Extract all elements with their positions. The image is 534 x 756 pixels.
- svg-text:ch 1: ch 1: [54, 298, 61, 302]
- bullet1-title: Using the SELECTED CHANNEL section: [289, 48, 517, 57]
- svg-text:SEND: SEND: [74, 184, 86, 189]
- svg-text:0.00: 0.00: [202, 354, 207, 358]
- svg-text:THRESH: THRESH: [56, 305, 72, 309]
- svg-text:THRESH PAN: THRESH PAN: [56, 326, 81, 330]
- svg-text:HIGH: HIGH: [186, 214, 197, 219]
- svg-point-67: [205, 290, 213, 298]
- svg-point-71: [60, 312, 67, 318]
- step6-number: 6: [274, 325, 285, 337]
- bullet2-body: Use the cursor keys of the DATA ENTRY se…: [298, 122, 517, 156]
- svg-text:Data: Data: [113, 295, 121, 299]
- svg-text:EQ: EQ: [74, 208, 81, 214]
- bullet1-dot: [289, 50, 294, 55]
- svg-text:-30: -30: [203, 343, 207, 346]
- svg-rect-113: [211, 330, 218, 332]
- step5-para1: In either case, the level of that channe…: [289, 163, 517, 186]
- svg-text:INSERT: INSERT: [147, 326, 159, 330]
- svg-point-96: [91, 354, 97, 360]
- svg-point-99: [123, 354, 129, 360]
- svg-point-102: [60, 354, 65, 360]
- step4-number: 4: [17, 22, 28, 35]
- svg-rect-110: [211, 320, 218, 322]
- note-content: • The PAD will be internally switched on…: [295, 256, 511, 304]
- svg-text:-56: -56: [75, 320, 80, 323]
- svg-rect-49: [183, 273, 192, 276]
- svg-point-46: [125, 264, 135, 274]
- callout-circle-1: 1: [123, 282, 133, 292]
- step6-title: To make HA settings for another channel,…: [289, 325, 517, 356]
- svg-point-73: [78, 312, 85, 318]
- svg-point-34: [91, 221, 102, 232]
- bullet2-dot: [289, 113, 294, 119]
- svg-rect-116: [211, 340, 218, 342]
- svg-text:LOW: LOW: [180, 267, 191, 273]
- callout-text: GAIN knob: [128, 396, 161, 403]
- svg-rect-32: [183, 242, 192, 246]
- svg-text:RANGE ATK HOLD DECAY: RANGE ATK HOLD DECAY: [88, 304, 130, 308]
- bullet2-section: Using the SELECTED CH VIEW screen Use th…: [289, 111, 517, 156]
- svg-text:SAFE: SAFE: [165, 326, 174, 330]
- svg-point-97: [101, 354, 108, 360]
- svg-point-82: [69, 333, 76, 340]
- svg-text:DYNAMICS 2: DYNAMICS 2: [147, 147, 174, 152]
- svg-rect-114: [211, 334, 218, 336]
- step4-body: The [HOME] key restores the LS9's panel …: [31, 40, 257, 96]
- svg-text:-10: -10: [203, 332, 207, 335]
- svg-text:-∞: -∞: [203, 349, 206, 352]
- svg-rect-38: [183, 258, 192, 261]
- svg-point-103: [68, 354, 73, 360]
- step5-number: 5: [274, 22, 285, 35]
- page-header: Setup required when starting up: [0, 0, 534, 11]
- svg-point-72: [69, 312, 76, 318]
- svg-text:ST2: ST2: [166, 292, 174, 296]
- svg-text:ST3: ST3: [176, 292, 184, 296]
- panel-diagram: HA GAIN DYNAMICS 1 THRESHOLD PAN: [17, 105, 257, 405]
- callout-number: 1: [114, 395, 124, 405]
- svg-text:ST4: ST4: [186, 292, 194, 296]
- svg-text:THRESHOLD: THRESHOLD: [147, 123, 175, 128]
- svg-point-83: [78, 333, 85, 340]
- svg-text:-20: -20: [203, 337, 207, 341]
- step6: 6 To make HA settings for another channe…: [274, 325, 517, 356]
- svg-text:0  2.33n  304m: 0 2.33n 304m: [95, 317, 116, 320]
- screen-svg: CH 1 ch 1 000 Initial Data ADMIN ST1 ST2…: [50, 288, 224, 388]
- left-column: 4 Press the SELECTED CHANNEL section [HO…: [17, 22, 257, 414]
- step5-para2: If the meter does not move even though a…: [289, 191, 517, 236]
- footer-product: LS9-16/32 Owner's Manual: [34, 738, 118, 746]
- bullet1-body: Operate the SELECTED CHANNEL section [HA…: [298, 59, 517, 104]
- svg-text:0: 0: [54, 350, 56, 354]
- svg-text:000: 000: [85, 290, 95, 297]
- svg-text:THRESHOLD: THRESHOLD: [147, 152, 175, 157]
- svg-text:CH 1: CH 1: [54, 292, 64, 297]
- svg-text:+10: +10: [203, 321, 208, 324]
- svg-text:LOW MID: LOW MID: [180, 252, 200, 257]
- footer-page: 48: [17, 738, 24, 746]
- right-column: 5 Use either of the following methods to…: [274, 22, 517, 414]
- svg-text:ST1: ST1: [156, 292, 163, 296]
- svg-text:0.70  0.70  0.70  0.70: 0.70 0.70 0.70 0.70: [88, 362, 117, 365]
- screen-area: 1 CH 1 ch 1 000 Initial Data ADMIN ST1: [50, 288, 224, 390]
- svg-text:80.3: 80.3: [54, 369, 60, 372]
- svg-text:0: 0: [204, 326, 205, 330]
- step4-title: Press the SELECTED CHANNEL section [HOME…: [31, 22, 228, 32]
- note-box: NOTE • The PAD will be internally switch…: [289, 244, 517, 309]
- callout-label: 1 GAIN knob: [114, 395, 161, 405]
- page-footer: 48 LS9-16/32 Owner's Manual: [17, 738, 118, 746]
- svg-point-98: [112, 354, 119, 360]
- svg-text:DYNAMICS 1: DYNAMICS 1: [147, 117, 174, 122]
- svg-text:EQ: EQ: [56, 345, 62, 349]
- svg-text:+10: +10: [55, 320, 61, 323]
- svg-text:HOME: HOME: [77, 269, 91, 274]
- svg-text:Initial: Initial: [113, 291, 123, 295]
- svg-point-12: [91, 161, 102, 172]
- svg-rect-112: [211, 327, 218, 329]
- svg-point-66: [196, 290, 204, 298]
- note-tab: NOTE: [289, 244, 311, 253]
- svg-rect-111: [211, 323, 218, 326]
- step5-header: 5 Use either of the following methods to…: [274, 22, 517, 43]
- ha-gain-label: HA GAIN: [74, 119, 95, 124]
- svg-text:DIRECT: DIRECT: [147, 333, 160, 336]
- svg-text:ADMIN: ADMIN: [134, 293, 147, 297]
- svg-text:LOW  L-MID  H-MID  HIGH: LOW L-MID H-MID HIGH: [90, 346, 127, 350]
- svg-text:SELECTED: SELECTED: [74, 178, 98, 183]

» **WHAT IS EXPECTED**
Your task is to quote all of the data word for word.

» **ANSWER BOX**
Extract all elements with their positions. The image is 534 x 756 pixels.
- svg-text:ch 1: ch 1: [54, 298, 61, 302]
- bullet1-title: Using the SELECTED CHANNEL section: [289, 48, 517, 57]
- svg-text:SEND: SEND: [74, 184, 86, 189]
- svg-text:0.00: 0.00: [202, 354, 207, 358]
- svg-text:THRESH: THRESH: [56, 305, 72, 309]
- svg-text:THRESH PAN: THRESH PAN: [56, 326, 81, 330]
- svg-text:HIGH: HIGH: [186, 214, 197, 219]
- svg-point-67: [205, 290, 213, 298]
- svg-point-71: [60, 312, 67, 318]
- step6-number: 6: [274, 325, 285, 337]
- bullet2-body: Use the cursor keys of the DATA ENTRY se…: [298, 122, 517, 156]
- svg-text:Data: Data: [113, 295, 121, 299]
- svg-text:EQ: EQ: [74, 208, 81, 214]
- bullet1-dot: [289, 50, 294, 55]
- svg-text:-30: -30: [203, 343, 207, 346]
- svg-rect-113: [211, 330, 218, 332]
- step5-para1: In either case, the level of that channe…: [289, 163, 517, 186]
- svg-text:INSERT: INSERT: [147, 326, 159, 330]
- svg-point-96: [91, 354, 97, 360]
- svg-point-99: [123, 354, 129, 360]
- svg-point-102: [60, 354, 65, 360]
- step4-number: 4: [17, 22, 28, 35]
- svg-rect-110: [211, 320, 218, 322]
- note-content: • The PAD will be internally switched on…: [295, 256, 511, 304]
- svg-text:-56: -56: [75, 320, 80, 323]
- svg-rect-49: [183, 273, 192, 276]
- svg-point-46: [125, 264, 135, 274]
- callout-circle-1: 1: [123, 282, 133, 292]
- step6-title: To make HA settings for another channel,…: [289, 325, 517, 356]
- svg-point-73: [78, 312, 85, 318]
- svg-point-34: [91, 221, 102, 232]
- bullet2-dot: [289, 113, 294, 119]
- svg-rect-116: [211, 340, 218, 342]
- svg-text:LOW: LOW: [180, 267, 191, 273]
- callout-text: GAIN knob: [128, 396, 161, 403]
- svg-rect-32: [183, 242, 192, 246]
- svg-text:RANGE ATK HOLD DECAY: RANGE ATK HOLD DECAY: [88, 304, 130, 308]
- bullet2-section: Using the SELECTED CH VIEW screen Use th…: [289, 111, 517, 156]
- svg-text:SAFE: SAFE: [165, 326, 174, 330]
- svg-point-97: [101, 354, 108, 360]
- svg-point-82: [69, 333, 76, 340]
- svg-text:DYNAMICS 2: DYNAMICS 2: [147, 147, 174, 152]
- svg-rect-114: [211, 334, 218, 336]
- step4-body: The [HOME] key restores the LS9's panel …: [31, 40, 257, 96]
- svg-text:-10: -10: [203, 332, 207, 335]
- svg-text:-∞: -∞: [203, 349, 206, 352]
- svg-rect-38: [183, 258, 192, 261]
- svg-point-103: [68, 354, 73, 360]
- step5-number: 5: [274, 22, 285, 35]
- page-header: Setup required when starting up: [0, 0, 534, 11]
- svg-point-72: [69, 312, 76, 318]
- svg-text:ST2: ST2: [166, 292, 174, 296]
- svg-text:ST3: ST3: [176, 292, 184, 296]
- panel-diagram: HA GAIN DYNAMICS 1 THRESHOLD PAN: [17, 105, 257, 405]
- callout-number: 1: [114, 395, 124, 405]
- svg-text:ST4: ST4: [186, 292, 194, 296]
- svg-text:THRESHOLD: THRESHOLD: [147, 123, 175, 128]
- svg-point-83: [78, 333, 85, 340]
- svg-text:-20: -20: [203, 337, 207, 341]
- step6: 6 To make HA settings for another channe…: [274, 325, 517, 356]
- svg-text:0  2.33n  304m: 0 2.33n 304m: [95, 317, 116, 320]
- screen-svg: CH 1 ch 1 000 Initial Data ADMIN ST1 ST2…: [50, 288, 224, 388]
- left-column: 4 Press the SELECTED CHANNEL section [HO…: [17, 22, 257, 414]
- step5-para2: If the meter does not move even though a…: [289, 191, 517, 236]
- footer-product: LS9-16/32 Owner's Manual: [34, 738, 118, 746]
- bullet1-body: Operate the SELECTED CHANNEL section [HA…: [298, 59, 517, 104]
- svg-text:0: 0: [54, 350, 56, 354]
- svg-text:000: 000: [85, 290, 95, 297]
- svg-text:THRESHOLD: THRESHOLD: [147, 152, 175, 157]
- svg-text:CH 1: CH 1: [54, 292, 64, 297]
- svg-text:+10: +10: [203, 321, 208, 324]
- svg-text:LOW MID: LOW MID: [180, 252, 200, 257]
- footer-page: 48: [17, 738, 24, 746]
- right-column: 5 Use either of the following methods to…: [274, 22, 517, 414]
- svg-text:ST1: ST1: [156, 292, 163, 296]
- svg-text:0.70  0.70  0.70  0.70: 0.70 0.70 0.70 0.70: [88, 362, 117, 365]
- screen-area: 1 CH 1 ch 1 000 Initial Data ADMIN ST1: [50, 288, 224, 390]
- svg-text:80.3: 80.3: [54, 369, 60, 372]
- svg-text:0: 0: [204, 326, 205, 330]
- step4-title: Press the SELECTED CHANNEL section [HOME…: [31, 22, 228, 32]
- note-box: NOTE • The PAD will be internally switch…: [289, 244, 517, 309]
- callout-label: 1 GAIN knob: [114, 395, 161, 405]
- page-footer: 48 LS9-16/32 Owner's Manual: [17, 738, 118, 746]
- svg-point-98: [112, 354, 119, 360]
- svg-text:DYNAMICS 1: DYNAMICS 1: [147, 117, 174, 122]
- svg-text:EQ: EQ: [56, 345, 62, 349]
- svg-text:+10: +10: [55, 320, 61, 323]
- svg-text:HOME: HOME: [77, 269, 91, 274]
- svg-text:Initial: Initial: [113, 291, 123, 295]
- svg-point-12: [91, 161, 102, 172]
- svg-rect-112: [211, 327, 218, 329]
- svg-point-66: [196, 290, 204, 298]
- note-tab: NOTE: [289, 244, 311, 253]
- svg-rect-111: [211, 323, 218, 326]
- step5-header: 5 Use either of the following methods to…: [274, 22, 517, 43]
- ha-gain-label: HA GAIN: [74, 119, 95, 124]
- svg-text:DIRECT: DIRECT: [147, 333, 160, 336]
- svg-text:ADMIN: ADMIN: [134, 293, 147, 297]
- svg-text:LOW  L-MID  H-MID  HIGH: LOW L-MID H-MID HIGH: [90, 346, 127, 350]
- svg-text:SELECTED: SELECTED: [74, 178, 98, 183]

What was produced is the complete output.